Task: Once you find the line with "This screenshot has height=1728, width=914." in the entries below, return exactly every line from it through the line with "What do you see at coordinates (156, 207)".

Listed records:

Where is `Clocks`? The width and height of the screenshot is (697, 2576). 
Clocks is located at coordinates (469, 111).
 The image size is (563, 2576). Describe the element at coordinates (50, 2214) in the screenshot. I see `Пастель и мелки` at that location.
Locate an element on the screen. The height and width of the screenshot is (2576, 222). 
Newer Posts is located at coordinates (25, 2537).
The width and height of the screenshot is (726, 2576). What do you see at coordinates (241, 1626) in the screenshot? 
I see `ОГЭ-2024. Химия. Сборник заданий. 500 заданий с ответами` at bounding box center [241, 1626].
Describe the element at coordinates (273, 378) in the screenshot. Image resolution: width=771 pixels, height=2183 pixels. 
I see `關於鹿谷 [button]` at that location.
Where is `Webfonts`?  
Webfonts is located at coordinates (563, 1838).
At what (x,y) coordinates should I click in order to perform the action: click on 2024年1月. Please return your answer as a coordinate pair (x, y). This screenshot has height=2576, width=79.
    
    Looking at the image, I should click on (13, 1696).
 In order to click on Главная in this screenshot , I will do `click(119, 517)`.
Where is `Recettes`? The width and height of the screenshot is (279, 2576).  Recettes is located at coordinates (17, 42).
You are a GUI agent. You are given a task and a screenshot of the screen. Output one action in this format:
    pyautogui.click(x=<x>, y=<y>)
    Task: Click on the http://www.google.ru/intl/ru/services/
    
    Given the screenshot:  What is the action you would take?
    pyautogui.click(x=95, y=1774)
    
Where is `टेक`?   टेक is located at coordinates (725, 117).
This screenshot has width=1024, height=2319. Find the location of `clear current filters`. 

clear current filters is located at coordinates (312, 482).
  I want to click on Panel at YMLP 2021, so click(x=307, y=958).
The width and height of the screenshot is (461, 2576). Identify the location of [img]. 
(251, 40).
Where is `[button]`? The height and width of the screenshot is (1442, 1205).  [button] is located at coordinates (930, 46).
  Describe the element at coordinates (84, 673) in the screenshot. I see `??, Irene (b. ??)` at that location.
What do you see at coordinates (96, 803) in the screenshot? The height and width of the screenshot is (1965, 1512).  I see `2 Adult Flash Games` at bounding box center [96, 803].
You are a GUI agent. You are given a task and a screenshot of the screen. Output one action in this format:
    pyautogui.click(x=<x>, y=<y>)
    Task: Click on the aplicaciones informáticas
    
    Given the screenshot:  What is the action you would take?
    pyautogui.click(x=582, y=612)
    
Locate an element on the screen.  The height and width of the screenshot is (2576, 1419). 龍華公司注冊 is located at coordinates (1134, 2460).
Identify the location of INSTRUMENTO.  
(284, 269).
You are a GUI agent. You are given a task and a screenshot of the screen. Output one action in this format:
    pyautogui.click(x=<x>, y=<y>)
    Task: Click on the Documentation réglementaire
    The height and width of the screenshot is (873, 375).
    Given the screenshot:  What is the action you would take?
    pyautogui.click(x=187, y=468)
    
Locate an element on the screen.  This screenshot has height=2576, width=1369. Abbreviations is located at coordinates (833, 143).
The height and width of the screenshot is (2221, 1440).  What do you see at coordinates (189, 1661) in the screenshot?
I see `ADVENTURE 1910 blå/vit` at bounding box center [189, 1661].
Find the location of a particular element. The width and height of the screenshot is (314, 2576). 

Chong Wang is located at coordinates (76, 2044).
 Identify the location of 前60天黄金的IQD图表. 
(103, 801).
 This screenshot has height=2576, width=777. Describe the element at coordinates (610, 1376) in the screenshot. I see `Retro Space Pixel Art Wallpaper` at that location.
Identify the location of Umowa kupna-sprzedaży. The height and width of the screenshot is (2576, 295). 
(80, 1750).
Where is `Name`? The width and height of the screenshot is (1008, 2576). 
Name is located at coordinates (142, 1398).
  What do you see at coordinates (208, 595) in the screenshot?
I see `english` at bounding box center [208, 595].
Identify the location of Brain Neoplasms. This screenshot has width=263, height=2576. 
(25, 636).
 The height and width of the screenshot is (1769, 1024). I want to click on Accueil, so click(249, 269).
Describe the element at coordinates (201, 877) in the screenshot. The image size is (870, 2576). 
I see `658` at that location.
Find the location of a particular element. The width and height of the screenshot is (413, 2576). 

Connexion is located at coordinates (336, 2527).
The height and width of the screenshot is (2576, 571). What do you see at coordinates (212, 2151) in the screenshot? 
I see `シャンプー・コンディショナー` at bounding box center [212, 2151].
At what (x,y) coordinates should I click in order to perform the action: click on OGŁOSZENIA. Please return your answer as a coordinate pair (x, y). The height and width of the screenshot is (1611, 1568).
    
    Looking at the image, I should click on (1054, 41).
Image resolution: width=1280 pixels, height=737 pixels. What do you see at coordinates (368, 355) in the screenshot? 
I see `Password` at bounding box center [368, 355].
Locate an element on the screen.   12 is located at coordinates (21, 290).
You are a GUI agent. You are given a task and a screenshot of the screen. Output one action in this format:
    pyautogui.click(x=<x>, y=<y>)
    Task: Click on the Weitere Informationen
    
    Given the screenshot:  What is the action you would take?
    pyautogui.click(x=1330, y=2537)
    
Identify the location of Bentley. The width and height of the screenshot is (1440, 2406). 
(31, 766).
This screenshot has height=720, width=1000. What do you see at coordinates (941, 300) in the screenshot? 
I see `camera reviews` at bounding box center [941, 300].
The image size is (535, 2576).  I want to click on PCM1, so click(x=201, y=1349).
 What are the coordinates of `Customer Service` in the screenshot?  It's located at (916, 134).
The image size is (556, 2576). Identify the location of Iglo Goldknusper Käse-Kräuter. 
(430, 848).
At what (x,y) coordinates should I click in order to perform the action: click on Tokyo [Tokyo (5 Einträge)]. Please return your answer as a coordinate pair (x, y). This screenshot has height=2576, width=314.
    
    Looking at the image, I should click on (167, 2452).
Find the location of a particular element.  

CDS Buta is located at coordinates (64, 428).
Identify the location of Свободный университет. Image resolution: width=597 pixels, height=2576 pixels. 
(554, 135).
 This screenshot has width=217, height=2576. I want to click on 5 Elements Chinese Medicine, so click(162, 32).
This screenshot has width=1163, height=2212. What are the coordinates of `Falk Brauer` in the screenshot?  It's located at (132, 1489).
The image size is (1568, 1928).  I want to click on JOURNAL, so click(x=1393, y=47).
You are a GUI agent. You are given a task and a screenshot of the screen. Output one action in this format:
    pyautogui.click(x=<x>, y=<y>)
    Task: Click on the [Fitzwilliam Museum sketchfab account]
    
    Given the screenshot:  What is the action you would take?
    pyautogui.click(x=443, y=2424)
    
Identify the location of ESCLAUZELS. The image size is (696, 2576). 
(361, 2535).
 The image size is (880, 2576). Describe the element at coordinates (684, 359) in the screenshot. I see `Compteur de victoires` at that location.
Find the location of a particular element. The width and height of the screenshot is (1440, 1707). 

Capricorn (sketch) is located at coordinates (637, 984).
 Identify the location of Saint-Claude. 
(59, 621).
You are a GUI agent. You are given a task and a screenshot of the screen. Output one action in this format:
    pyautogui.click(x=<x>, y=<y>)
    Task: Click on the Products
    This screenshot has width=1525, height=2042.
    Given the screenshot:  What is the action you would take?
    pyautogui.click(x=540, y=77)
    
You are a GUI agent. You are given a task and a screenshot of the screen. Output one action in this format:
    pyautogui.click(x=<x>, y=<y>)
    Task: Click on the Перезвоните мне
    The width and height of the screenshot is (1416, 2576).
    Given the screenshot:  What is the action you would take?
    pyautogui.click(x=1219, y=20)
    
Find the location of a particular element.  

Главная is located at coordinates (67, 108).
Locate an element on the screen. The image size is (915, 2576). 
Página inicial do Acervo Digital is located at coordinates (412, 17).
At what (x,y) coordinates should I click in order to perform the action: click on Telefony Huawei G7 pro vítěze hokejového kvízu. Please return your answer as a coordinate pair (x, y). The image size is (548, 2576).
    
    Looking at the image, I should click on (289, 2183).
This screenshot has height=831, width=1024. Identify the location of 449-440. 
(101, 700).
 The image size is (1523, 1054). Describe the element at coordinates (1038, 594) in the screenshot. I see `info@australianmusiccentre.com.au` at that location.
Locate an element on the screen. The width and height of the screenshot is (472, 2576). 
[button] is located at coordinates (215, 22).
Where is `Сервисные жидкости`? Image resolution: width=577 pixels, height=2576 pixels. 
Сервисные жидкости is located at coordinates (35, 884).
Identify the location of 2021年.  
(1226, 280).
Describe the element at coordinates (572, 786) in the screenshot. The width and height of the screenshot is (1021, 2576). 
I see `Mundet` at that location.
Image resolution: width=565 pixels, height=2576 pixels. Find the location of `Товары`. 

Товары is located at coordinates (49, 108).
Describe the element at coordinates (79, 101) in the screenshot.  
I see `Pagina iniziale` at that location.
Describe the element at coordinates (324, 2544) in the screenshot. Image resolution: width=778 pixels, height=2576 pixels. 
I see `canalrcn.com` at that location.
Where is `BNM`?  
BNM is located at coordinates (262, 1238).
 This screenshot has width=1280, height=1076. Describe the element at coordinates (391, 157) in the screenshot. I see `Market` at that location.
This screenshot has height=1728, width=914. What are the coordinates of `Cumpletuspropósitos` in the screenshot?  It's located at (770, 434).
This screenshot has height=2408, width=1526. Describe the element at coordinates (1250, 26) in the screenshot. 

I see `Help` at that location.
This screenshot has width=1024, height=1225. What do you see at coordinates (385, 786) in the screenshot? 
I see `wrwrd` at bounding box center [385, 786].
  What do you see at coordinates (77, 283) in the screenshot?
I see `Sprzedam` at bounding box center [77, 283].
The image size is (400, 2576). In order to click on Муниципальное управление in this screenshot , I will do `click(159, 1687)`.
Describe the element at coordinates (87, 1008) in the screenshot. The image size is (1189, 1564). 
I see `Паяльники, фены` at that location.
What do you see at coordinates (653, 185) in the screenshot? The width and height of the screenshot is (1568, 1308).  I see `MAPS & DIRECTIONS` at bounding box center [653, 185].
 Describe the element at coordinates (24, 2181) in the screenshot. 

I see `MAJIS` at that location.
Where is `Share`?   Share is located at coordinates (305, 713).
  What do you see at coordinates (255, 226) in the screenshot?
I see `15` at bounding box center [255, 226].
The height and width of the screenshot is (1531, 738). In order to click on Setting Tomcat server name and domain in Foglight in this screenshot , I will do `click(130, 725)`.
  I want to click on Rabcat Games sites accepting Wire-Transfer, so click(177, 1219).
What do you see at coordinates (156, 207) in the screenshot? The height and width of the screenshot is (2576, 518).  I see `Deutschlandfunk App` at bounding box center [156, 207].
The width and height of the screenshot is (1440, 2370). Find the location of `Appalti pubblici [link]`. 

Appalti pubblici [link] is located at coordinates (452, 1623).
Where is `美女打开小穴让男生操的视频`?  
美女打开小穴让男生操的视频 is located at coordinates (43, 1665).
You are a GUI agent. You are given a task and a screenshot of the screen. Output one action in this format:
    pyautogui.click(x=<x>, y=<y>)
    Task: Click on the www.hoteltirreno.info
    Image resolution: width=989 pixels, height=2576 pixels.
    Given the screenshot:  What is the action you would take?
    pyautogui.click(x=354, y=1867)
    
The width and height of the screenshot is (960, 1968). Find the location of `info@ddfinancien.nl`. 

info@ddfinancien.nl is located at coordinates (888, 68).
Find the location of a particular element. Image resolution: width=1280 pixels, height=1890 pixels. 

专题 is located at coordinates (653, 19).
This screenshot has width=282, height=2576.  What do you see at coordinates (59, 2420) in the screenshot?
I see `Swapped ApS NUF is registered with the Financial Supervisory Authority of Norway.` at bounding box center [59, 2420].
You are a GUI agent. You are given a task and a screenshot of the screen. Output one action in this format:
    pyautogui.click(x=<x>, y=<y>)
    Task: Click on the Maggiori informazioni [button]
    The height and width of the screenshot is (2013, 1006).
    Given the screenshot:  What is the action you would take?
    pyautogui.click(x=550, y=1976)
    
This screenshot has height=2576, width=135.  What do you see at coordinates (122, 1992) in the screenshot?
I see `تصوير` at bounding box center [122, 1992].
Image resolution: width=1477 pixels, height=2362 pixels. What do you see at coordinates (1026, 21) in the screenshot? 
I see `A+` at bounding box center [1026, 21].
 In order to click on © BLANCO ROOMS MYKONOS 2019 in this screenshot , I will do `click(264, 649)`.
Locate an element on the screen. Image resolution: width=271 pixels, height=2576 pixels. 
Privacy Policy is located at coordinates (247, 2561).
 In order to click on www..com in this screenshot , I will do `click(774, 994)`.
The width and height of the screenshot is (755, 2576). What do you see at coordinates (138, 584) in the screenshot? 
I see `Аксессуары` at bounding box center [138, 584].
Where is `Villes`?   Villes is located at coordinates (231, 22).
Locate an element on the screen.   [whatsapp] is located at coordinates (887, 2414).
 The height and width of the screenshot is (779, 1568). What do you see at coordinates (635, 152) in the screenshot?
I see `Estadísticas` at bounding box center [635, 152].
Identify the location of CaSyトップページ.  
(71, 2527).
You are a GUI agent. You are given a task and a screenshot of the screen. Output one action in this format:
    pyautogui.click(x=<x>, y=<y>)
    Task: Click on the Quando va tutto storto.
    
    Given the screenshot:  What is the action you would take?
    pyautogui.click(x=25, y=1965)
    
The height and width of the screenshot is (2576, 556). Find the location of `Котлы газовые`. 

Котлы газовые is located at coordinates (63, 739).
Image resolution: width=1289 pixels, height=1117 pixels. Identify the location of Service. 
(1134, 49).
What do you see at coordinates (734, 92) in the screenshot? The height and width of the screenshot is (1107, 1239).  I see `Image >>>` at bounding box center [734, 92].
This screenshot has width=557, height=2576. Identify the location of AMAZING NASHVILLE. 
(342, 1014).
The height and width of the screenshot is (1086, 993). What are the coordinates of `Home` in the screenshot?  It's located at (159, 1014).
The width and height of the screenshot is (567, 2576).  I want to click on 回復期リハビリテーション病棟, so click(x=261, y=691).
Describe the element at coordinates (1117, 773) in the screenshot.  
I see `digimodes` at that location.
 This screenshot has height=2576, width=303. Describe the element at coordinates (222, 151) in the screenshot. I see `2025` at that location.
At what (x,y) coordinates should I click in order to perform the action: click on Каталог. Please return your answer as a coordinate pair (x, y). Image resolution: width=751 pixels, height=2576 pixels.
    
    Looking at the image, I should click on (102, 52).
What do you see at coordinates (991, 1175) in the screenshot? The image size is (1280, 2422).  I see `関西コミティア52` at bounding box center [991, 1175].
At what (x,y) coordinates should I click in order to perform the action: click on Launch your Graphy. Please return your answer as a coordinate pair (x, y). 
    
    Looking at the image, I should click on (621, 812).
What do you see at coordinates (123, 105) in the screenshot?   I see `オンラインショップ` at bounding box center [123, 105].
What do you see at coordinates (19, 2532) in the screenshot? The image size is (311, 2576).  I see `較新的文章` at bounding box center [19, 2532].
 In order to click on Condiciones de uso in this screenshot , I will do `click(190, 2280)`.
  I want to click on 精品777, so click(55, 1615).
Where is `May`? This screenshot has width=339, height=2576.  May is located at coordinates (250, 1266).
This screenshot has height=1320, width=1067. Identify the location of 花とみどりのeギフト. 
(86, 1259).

Response to this task:
This screenshot has height=1728, width=914. What are the coordinates of `Cumpletuspropósitos` in the screenshot?  It's located at (770, 434).
This screenshot has height=2408, width=1526. Describe the element at coordinates (1250, 26) in the screenshot. 

I see `Help` at that location.
This screenshot has width=1024, height=1225. What do you see at coordinates (385, 786) in the screenshot? 
I see `wrwrd` at bounding box center [385, 786].
  What do you see at coordinates (77, 283) in the screenshot?
I see `Sprzedam` at bounding box center [77, 283].
The image size is (400, 2576). In order to click on Муниципальное управление in this screenshot , I will do `click(159, 1687)`.
Describe the element at coordinates (87, 1008) in the screenshot. The image size is (1189, 1564). 
I see `Паяльники, фены` at that location.
What do you see at coordinates (653, 185) in the screenshot? The width and height of the screenshot is (1568, 1308).  I see `MAPS & DIRECTIONS` at bounding box center [653, 185].
 Describe the element at coordinates (24, 2181) in the screenshot. 

I see `MAJIS` at that location.
Where is `Share`?   Share is located at coordinates (305, 713).
  What do you see at coordinates (255, 226) in the screenshot?
I see `15` at bounding box center [255, 226].
The height and width of the screenshot is (1531, 738). In order to click on Setting Tomcat server name and domain in Foglight in this screenshot , I will do `click(130, 725)`.
  I want to click on Rabcat Games sites accepting Wire-Transfer, so click(177, 1219).
What do you see at coordinates (156, 207) in the screenshot? The height and width of the screenshot is (2576, 518).  I see `Deutschlandfunk App` at bounding box center [156, 207].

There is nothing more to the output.